Bannockburn Rotunda, National Trust for Scotland


The National Trust and Scottish Poetry Library invited ten Scottish poets to compose an inscription for the 1960’s built Rotunda at Bannockburn. Kathleen Jamie’s poem was chosen, and it was to my mind by far the best of a mixed bunch. 


   Here lies our land: every airt
   Beneath swift clouds, glad glints of sun,
   Belonging to none but itself.

   We are mere transients, who sing
   Its westlin’ winds and fernie braes,
   Northern lights and siller tides,

   Small folk playing our part.
   ‘Come all ye’, the country says
   You win me, who take me most to heart.




Bannockburn Rotunda, National Trust for Scotland


I found the project raised the issue of inscription itself, as, whatever the merits of each piece, I think I was the only contributor to attempt to compose one. It’s a devilish task, to negotiate the weight of history, nationhood, and the regalia of power. Like Jamie, I found myself embedding found phrases and imagery; we both refer to Hamish Henderson – someone whose relationship to culture and nationalism I could trust.

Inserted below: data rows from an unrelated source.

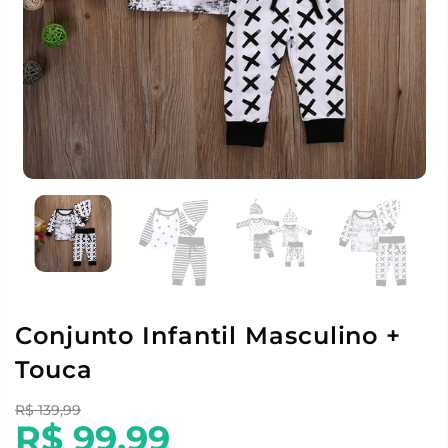
Conjunto Infantil Masculino +
Touca
R$ 139,99
R$ 99,99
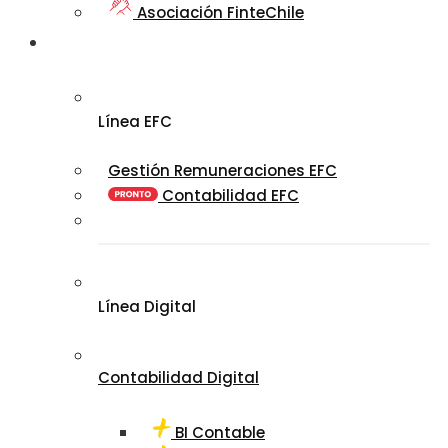
Asociación FinteChile
Nuestro
Ecosistema
Línea EFC
Gestión Remuneraciones EFC
Contabilidad EFC
Línea Digital
Contabilidad Digital
BI Contable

Freedom Become People, Alec Finlay, 2012
(a note on the text is included below)

If it seemed necessary to me, given the brief, to compose a text within the tradition of inscription, I also found that I had to embed a question, directed toward the figure, or caricature, of Robert Bruce.

Jamie slips out of the grasp of possessive memory in her appeal to the pennants of the sky, sea and brae, which bear no worldly allegiances. I required myself to interrogate the site and the act of commemoration, attempting a poem that was a paean to liberty, while also speaking, in a different way to Kathleen, against the potentially stultifying effects of memory and politically over-determined affiliations.

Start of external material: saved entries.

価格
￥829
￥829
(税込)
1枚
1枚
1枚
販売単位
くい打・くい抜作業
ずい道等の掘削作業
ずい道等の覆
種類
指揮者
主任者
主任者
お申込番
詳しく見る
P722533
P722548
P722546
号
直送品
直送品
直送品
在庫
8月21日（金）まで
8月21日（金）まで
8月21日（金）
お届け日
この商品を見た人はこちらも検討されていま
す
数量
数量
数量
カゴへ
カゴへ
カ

Kathleen published some reflections here

The rotunda project was also a reminder of the great contribution the Scottish Poetry Library has made to civic life.


Freedom Become People: a note on the inscription

This poem inscription is derived from the text of the Declaration of Arbroath, with its vision of the wandering tribe of Scots who came ‘from Greater Scythia by way of the Tyrrhenian Sea and the Pillars of Hercules’ to settle here. After years of conflict, poverty, and struggle, this free people declared their loyalty to a king, Robert Bruce, as long as he did not subvert their rights or betray their freedom.

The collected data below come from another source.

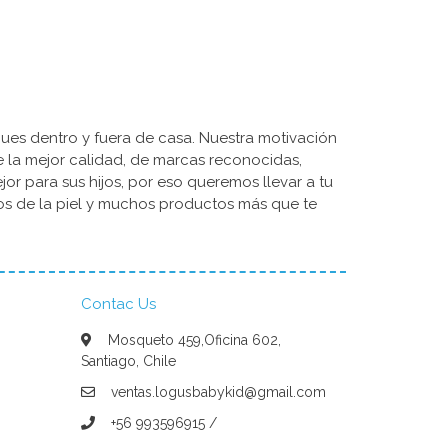
ues dentro y fuera de casa. Nuestra motivación
de la mejor calidad, de marcas reconocidas,
r para sus hijos, por eso queremos llevar a tu
dos de la piel y muchos productos más que te
Contac Us
Mosqueto 459,Oficina 602,
Santiago, Chile
ventas.logusbabykid@gmail.com
+56 993596915 /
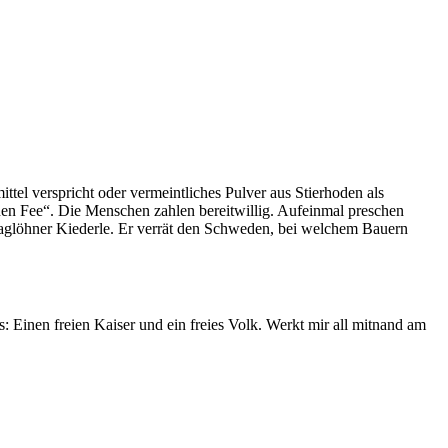
el verspricht oder vermeintliches Pulver aus Stierhoden als
nen Fee“. Die Menschen zahlen bereitwillig. Aufeinmal preschen
Taglöhner Kiederle. Er verrät den Schweden, bei welchem Bauern
 Einen freien Kaiser und ein freies Volk. Werkt mir all mitnand am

Similar sentiments were expressed by Robert Burns in his paean to independent thought, ‘A Man’s A Man For A’ That’, and are restated in our time by Hamish Henderson, who adopted the German poet Heinrich Heine’s motto ‘freedom becomes people’, a phrase suggestive of the endless process by which liberty is renewed.

As with political systems, historical memory can inspire a people toward liberty, or cause them to embrace tyranny or xenophobia. The authors of the founding statement of Scottish independence spoke for ‘the whole community’, warning against the dangers of being subject to autocratic rule. Guided by their precepts we may allow the past to enlighten us, while at the same time remaining alert to the false consolations of the mythic hero.



2 comments:

  1. Alec
    I really enjoyed the class today and had my eyes opened to a different way of seeing. Your poetic inscription is both apt and the moving. I will be revisiting your blog to learn and learn.